Stored data entries:
== == ==

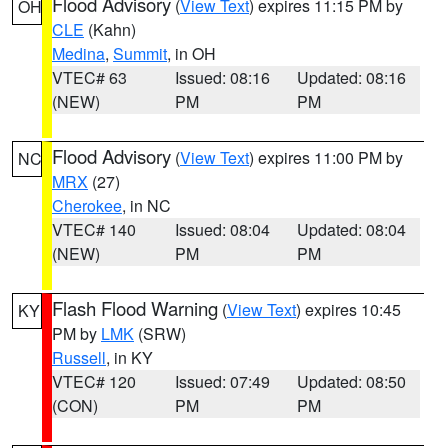
Flood Advisory
(
View Text
) expires 11:15 PM by
OH
CLE
(Kahn)
Medina
,
Summit
, in OH
VTEC# 63
Issued: 08:16
Updated: 08:16
(NEW)
PM
PM
Flood Advisory
(
View Text
) expires 11:00 PM by
NC
MRX
(27)
Cherokee
, in NC
VTEC# 140
Issued: 08:04
Updated: 08:04
(NEW)
PM
PM
Flash Flood Warning
(
View Text
) expires 10:45
KY
PM by
LMK
(SRW)
Russell
, in KY
VTEC# 120
Issued: 07:49
Updated: 08:50
(CON)
PM
PM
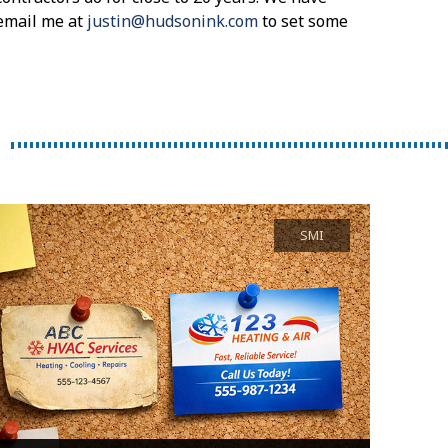
email me at
justin@hudsonink.com
to set some
SMI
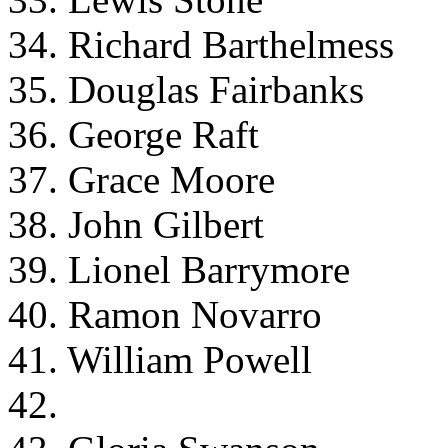
34. Richard Barthelmess
35. Douglas Fairbanks
36. George Raft
37. Grace Moore
38. John Gilbert
39. Lionel Barrymore
40. Ramon Novarro
41. William Powell
42.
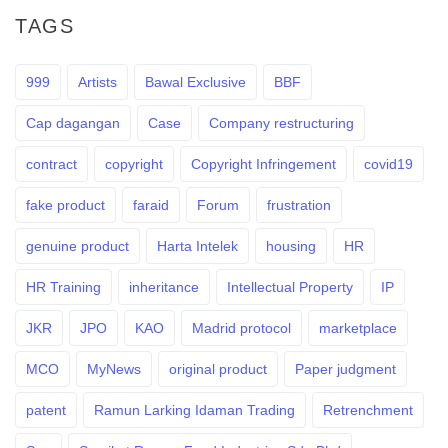
TAGS
999
Artists
Bawal Exclusive
BBF
Cap dagangan
Case
Company restructuring
contract
copyright
Copyright Infringement
covid19
fake product
faraid
Forum
frustration
genuine product
Harta Intelek
housing
HR
HR Training
inheritance
Intellectual Property
IP
JKR
JPO
KAO
Madrid protocol
marketplace
MCO
MyNews
original product
Paper judgment
patent
Ramun Larking Idaman Trading
Retrenchment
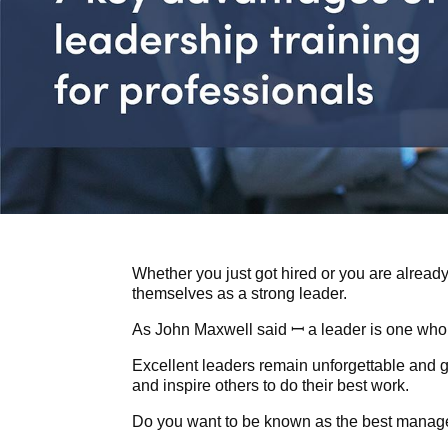
Whether you just got hired or you are already
themselves as a strong leader.
As John Maxwell said ꟷ a leader is one who
Excellent leaders remain unforgettable and 
and inspire others to do their best work.
Do you want to be known as the best manag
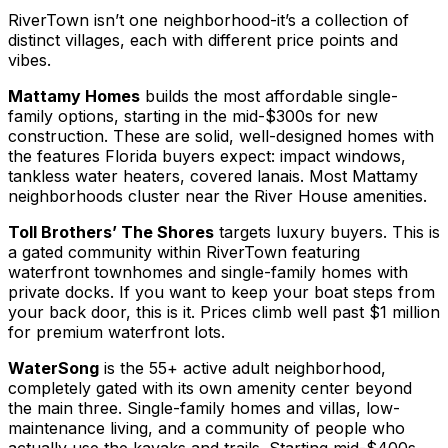
RiverTown isn’t one neighborhood-it’s a collection of
distinct villages, each with different price points and
vibes.
Mattamy Homes
builds the most affordable single-
family options, starting in the mid-$300s for new
construction. These are solid, well-designed homes with
the features Florida buyers expect: impact windows,
tankless water heaters, covered lanais. Most Mattamy
neighborhoods cluster near the River House amenities.
Toll Brothers’ The Shores
targets luxury buyers. This is
a gated community within RiverTown featuring
waterfront townhomes and single-family homes with
private docks. If you want to keep your boat steps from
your back door, this is it. Prices climb well past $1 million
for premium waterfront lots.
WaterSong
is the 55+ active adult neighborhood,
completely gated with its own amenity center beyond
the main three. Single-family homes and villas, low-
maintenance living, and a community of people who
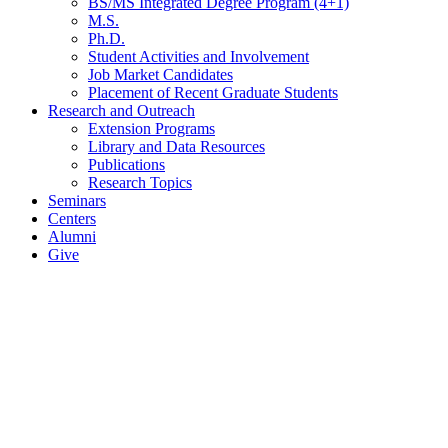
BS/MS Integrated Degree Program (4+1)
M.S.
Ph.D.
Student Activities and Involvement
Job Market Candidates
Placement of Recent Graduate Students
Research and Outreach
Extension Programs
Library and Data Resources
Publications
Research Topics
Seminars
Centers
Alumni
Give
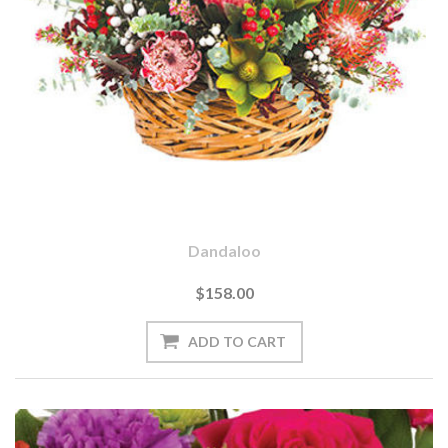
Dandaloo
$158.00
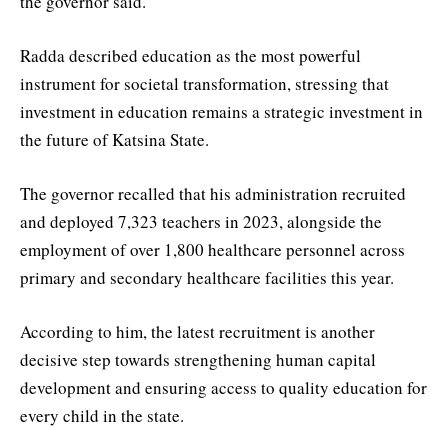
the governor said.
Radda described education as the most powerful
instrument for societal transformation, stressing that
investment in education remains a strategic investment in
the future of Katsina State.
The governor recalled that his administration recruited
and deployed 7,323 teachers in 2023, alongside the
employment of over 1,800 healthcare personnel across
primary and secondary healthcare facilities this year.
According to him, the latest recruitment is another
decisive step towards strengthening human capital
development and ensuring access to quality education for
every child in the state.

== == ==

=== INSTRUCTIONS TO FOLLOW ===
Please tally the lines in the data above containing the string "John", and give the number alone.

=== EXPECTED ANSWER ===
2